History of Amalfi

History of Amalfi

Amalfi is a continuous call for tourists from all over the world, who thirsty of light and beauty, find the place in a perennial spring. The chromatic tonalities make the sea incomparable. In this angle of authentic terrestrial heaven, the history and the legends create an inseparable whole.

According to tradition Ercole, the pagan God of strength, loved a nymph named Amalfi: but their love was brief: she died and Ercole wanted to give her burial in the most beautiful place in the world and to immortalize giving her the name to the city he built.
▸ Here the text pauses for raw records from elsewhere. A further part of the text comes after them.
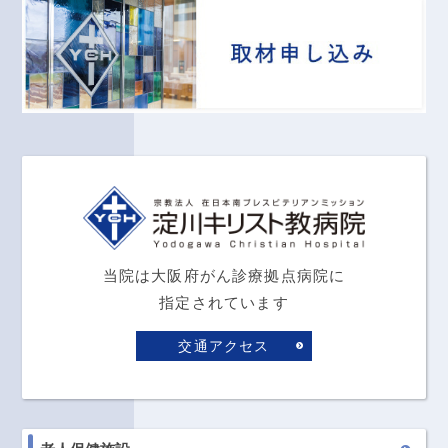
当院は大阪府がん診療拠点病院に
指定されています
交通アクセス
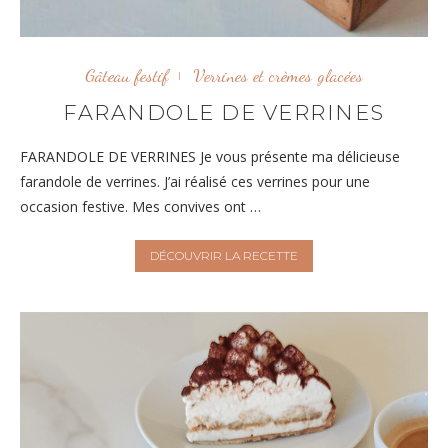
Gâteau festif
Verrines et crèmes glacées
FARANDOLE DE VERRINES
FARANDOLE DE VERRINES Je vous présente ma délicieuse
farandole de verrines. J’ai réalisé ces verrines pour une
occasion festive. Mes convives ont …
DÉCOUVRIR LA RECETTE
For an historical point of view Amalfi was founded after the death of Costantino;  it draws its origins from the Roman families that embarked from Constantinople, they were crushed by the storm in the gulf of Policastro, they founded «Melphes» the actual Melfi, transferred then to north, they took abode in the place where it is now the actual Amalfi, founding it with the name of «Á.-Melphes».

From 533, up to the time of the Greek-Gothic war, when with the victory of Narsete on Teia, Amalfi passed under the dominion of the Byzantine Empire and became part of the Dukedom in Naples In the VI century it became an Episcopalian center. The Bishop acquitted religious functions and handled the defense of the city. Subsequently an aristocracy of great land owners was established, which deprived the Bishop of his political power.

In 836 Sicardo, duke of Benevento, ransacked Amalfi deporting its inhabitants to Salerno. In 839 the duke Sicardo was killed, the Amalfitanis had rebelled against him and had obtained power and autonomy that lasted up to the end of the XI century.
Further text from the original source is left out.